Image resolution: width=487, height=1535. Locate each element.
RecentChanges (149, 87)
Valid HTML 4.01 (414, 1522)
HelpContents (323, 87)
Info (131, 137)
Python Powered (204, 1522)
----
### [Brief]
Repeat the data. Leave nothing out and change nothing.

### [Written solution]
Image resolution: width=487, height=1535. Locate each element.
RecentChanges (149, 87)
Valid HTML 4.01 (414, 1522)
HelpContents (323, 87)
Info (131, 137)
Python Powered (204, 1522)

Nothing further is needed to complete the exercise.